GREENFIELD, Mass. (WWLP) – Christopher Demars was named to lead the Upper Pioneer Valley Veterans’ Services District.

According to a news release, Mayor Roxann Wedegartner of Greenfield named Christopher Demars, a retired sergeant major in the U.S. Army to lead the Upper Pioneer Valley Veterans’ Services Districts starting November 14.

For assistance in federal benefits visit the Upper Pioneer Valley Veterans’ Services District website for locations and hours.

Demars served two tours in Afghanistan and has been the district’s deputy director since February 2020. He will take over for Director of Veterans’ Services Timothy Niejadlik, who will be retiring after nine years in the post. Niejadlik is a retired U.S. Army officer who received a Bronze Star during the Iraq war. Previously he served as director of veteran services in Holyoke.

“I’d like to thank Mayor Wedegartner and the City of Greenfield for entrusting me with this important role,” stated Demars. “Though the leadership in the district is changing, our commitment to veterans is unwavering. Our team remains ready to help veterans access the benefits they earned in defense of our country, both at our referral center in Greenfield and at satellite locations throughout the upper Pioneer Valley.”

“I want to thank the district’s veterans and their families for giving me the honor of helping them and learning their stories as I retire from Veterans’ Services,” said Niejadlik. “It was truly satisfying to help them get the benefits and help they deserved for their service. I also wish to thank the local veteran’s organizations like the Oak Ridge Detachment MCL 628, the local VFW Posts 9874 and 3295, Rolling Thunder Vermont Chapter 1, and the DAV Chapter 33 for their support and help.”

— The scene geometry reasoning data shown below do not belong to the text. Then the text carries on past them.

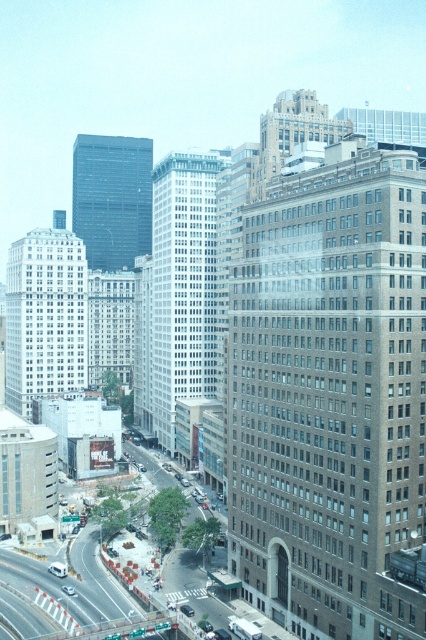 You are a delivery person driving a truck that is 6 meters long. You need to turn around your truck in the space between the white matte van at lower left and the silver metallic sedan at center. Is there enough space for the truck to make a U turn?

The distance between the white matte van at lower left and the silver metallic sedan at center is 5.95 meters. Since the truck is 6 meters long, there is not enough space to make a U turn.

From the picture: You are a pedestrian standing at the crosswalk near the white matte van at lower left and the silver metallic sedan at center. Which vehicle is closer to you?

The white matte van at lower left is closer to you because the silver metallic sedan at center is behind it. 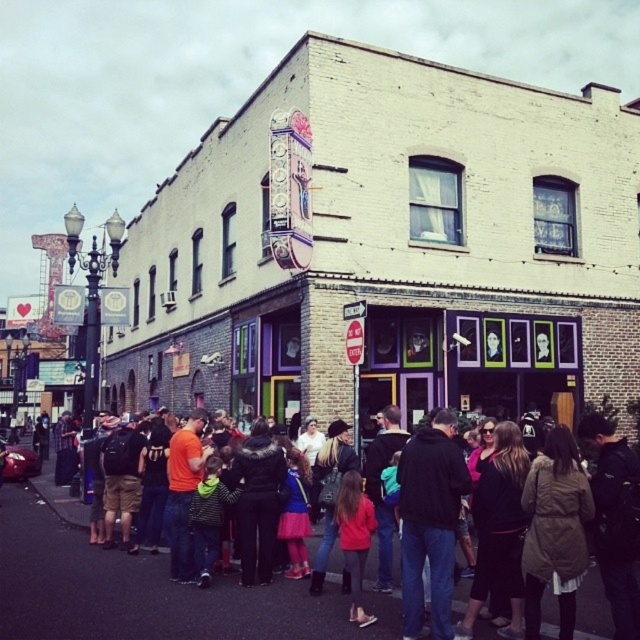 Question: Which point is farther from the camera taking this photo?

Choices:
 (A) (380, 618)
 (B) (464, 464)

Answer: (B)

Question: Among these objects, which one is farthest from the camera?

Choices:
 (A) dark brown leather jacket at center
 (B) dark blue jeans at center

Answer: (B)

Question: Which point is farther from the camera taking this photo?

Choices:
 (A) (48, 499)
 (B) (442, 486)

Answer: (A)

Question: Can you confirm if dark brown leather jacket at center is bigger than dark blue jeans at center?

Choices:
 (A) yes
 (B) no

Answer: (A)

Question: Where is dark brown leather jacket at center located in relation to dark blue jeans at center in the image?

Choices:
 (A) below
 (B) above

Answer: (A)

Question: Does dark brown leather jacket at center appear over dark blue jeans at center?

Choices:
 (A) no
 (B) yes

Answer: (A) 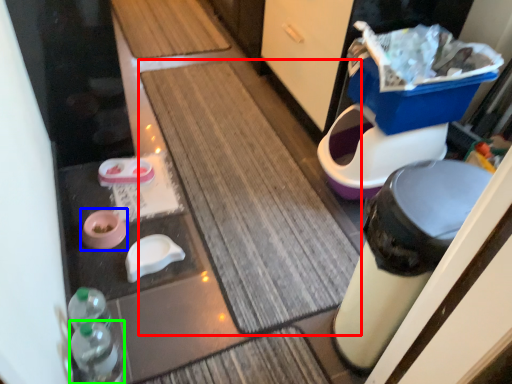 Question: Which object is the closest to the bath mat (highlighted by a red box)? Choose among these: potty (highlighted by a blue box) or bottle (highlighted by a green box).

Choices:
 (A) potty
 (B) bottle

Answer: (A) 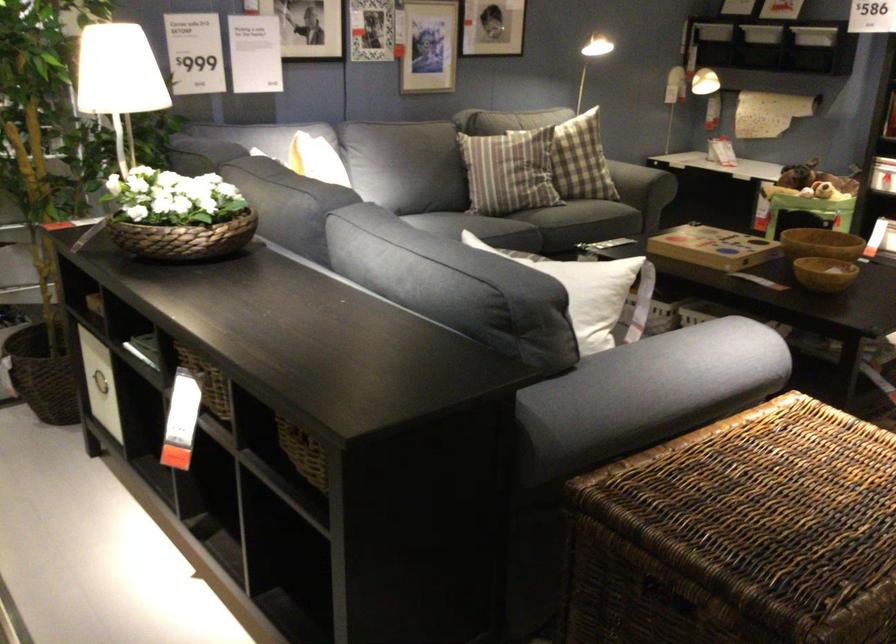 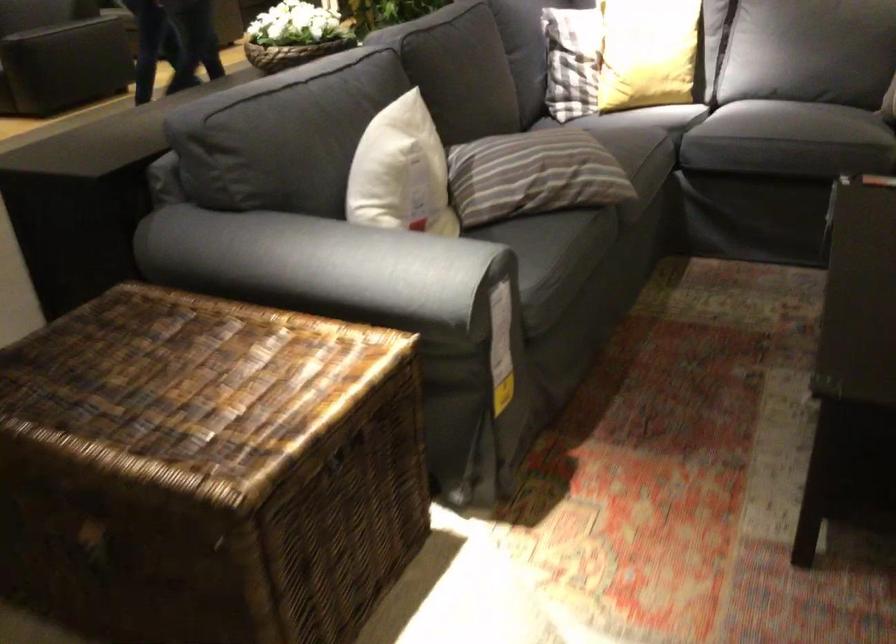 Find the pixel in the second image that matches point 633,366 in the first image.

(304, 265)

Demars served as a veterans counselor at Greenfield Community College after a 27-year career in the military. Demars’ second tour in Afghanistan was short because he was critically injured by a suicide bomber in 2011 and spent nine months at Walter Reed Army Medical Center.

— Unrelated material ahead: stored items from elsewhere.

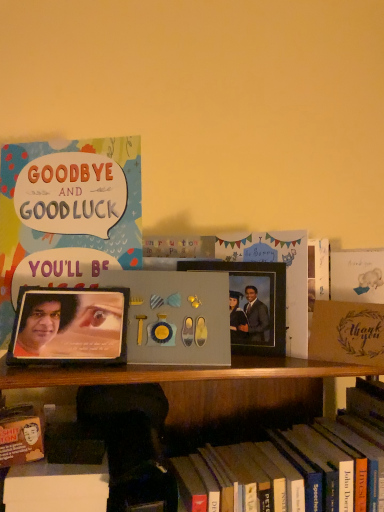 Question: Does brown textured paper at right contain matte cardstock card at upper left, arranged as the second book when ordered from the bottom?

Choices:
 (A) yes
 (B) no

Answer: (B)

Question: From a real-world perspective, is brown textured paper at right on top of matte cardstock card at upper left, which ranks as the second book in right-to-left order?

Choices:
 (A) yes
 (B) no

Answer: (B)

Question: Is brown textured paper at right smaller than matte cardstock card at upper left, which ranks as the second book in right-to-left order?

Choices:
 (A) yes
 (B) no

Answer: (A)

Question: From a real-world perspective, is brown textured paper at right positioned under matte cardstock card at upper left, which ranks as the second book in right-to-left order, based on gravity?

Choices:
 (A) no
 (B) yes

Answer: (B)

Question: Is brown textured paper at right completely or partially outside of matte cardstock card at upper left, arranged as the second book when ordered from the bottom?

Choices:
 (A) no
 (B) yes

Answer: (B)

Question: In terms of width, does matte cardstock card at upper left, which is the first book from top to bottom, look wider or thinner when compared to metallic photo frame at center, which is the 1th picture frame in right-to-left order?

Choices:
 (A) thin
 (B) wide

Answer: (B)

Question: Would you say matte cardstock card at upper left, which is the 1th book in left-to-right order, is to the left or to the right of metallic photo frame at center, acting as the first picture frame starting from the back, in the picture?

Choices:
 (A) left
 (B) right

Answer: (A)

Question: Would you say matte cardstock card at upper left, which is the 1th book in left-to-right order, is inside or outside metallic photo frame at center, acting as the first picture frame starting from the back?

Choices:
 (A) inside
 (B) outside

Answer: (B)

Question: Considering the positions of matte cardstock card at upper left, which is the first book from top to bottom, and metallic photo frame at center, acting as the first picture frame starting from the back, in the image, is matte cardstock card at upper left, which is the first book from top to bottom, taller or shorter than metallic photo frame at center, acting as the first picture frame starting from the back,?

Choices:
 (A) short
 (B) tall

Answer: (B)

Question: Considering the positions of point (44, 335) and point (168, 397), is point (44, 335) closer or farther from the camera than point (168, 397)?

Choices:
 (A) closer
 (B) farther

Answer: (A)

Question: From a real-world perspective, is matte black picture frame at left, which appears as the 2th picture frame when viewed from the back, above or below hardcover book at lower center, which is the 2th book in top-to-bottom order?

Choices:
 (A) above
 (B) below

Answer: (A)

Question: Is matte black picture frame at left, positioned as the 1th picture frame in left-to-right order, inside the boundaries of hardcover book at lower center, which is the 1th book in right-to-left order, or outside?

Choices:
 (A) inside
 (B) outside

Answer: (B)

Question: Would you say matte black picture frame at left, which appears as the 2th picture frame when viewed from the back, is to the left or to the right of hardcover book at lower center, which is the 1th book in right-to-left order, in the picture?

Choices:
 (A) left
 (B) right

Answer: (A)

Question: Looking at their shapes, would you say hardcover book at lower center, acting as the 2th book starting from the left, is wider or thinner than metallic photo frame at center, the second picture frame from the front?

Choices:
 (A) wide
 (B) thin

Answer: (A)

Question: Is hardcover book at lower center, which is the 2th book in top-to-bottom order, bigger or smaller than metallic photo frame at center, the second picture frame from the front?

Choices:
 (A) small
 (B) big

Answer: (B) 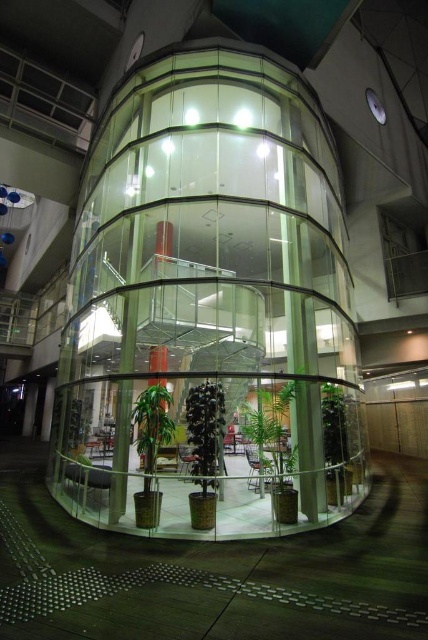 Which is more to the right, green glossy plant at center or green matte plant at center?

green glossy plant at center is more to the right.

Find the location of a particular element. The height and width of the screenshot is (640, 428). green glossy plant at center is located at coordinates (205, 432). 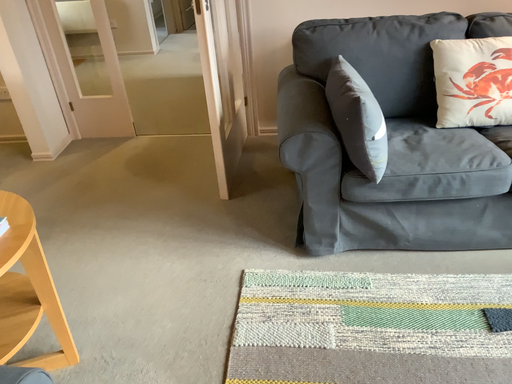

Demars then received two Bronze Stars for Service, two Purple Hearts, and the Army Commendation Medal with Valor and the Combat Infantry Badge for his heroism in Afghanistan.

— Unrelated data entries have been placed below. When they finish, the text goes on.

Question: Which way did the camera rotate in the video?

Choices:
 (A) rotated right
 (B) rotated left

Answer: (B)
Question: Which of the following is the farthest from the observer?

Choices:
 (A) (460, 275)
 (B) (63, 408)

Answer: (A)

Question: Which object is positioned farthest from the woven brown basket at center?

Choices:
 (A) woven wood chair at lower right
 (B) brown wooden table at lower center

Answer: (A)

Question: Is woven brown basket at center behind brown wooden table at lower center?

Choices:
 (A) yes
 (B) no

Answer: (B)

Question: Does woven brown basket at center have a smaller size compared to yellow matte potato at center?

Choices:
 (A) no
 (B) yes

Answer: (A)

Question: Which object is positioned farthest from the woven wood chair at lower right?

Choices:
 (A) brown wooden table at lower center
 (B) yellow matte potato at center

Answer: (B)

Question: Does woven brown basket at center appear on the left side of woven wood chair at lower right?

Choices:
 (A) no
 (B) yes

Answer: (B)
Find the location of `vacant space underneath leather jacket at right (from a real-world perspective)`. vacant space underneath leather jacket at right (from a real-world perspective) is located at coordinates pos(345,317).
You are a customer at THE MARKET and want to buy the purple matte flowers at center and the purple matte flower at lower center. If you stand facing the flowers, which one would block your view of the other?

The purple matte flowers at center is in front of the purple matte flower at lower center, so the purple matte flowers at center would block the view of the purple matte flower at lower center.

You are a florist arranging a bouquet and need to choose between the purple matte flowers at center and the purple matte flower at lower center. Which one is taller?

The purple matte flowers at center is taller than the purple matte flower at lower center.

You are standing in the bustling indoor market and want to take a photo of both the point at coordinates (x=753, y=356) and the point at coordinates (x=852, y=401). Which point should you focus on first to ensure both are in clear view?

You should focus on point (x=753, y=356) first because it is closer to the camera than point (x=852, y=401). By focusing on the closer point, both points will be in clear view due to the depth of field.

“The community really came through for my family when I was wounded, and I feel it’s my duty to give back,” said Demars. “My priorities for the department include restarting support programs that were suspended during the pandemic and stepping up outreach to local veterans exposed to burn pits and other toxic substances who may be eligible for expanded benefits under the new PACT Act.”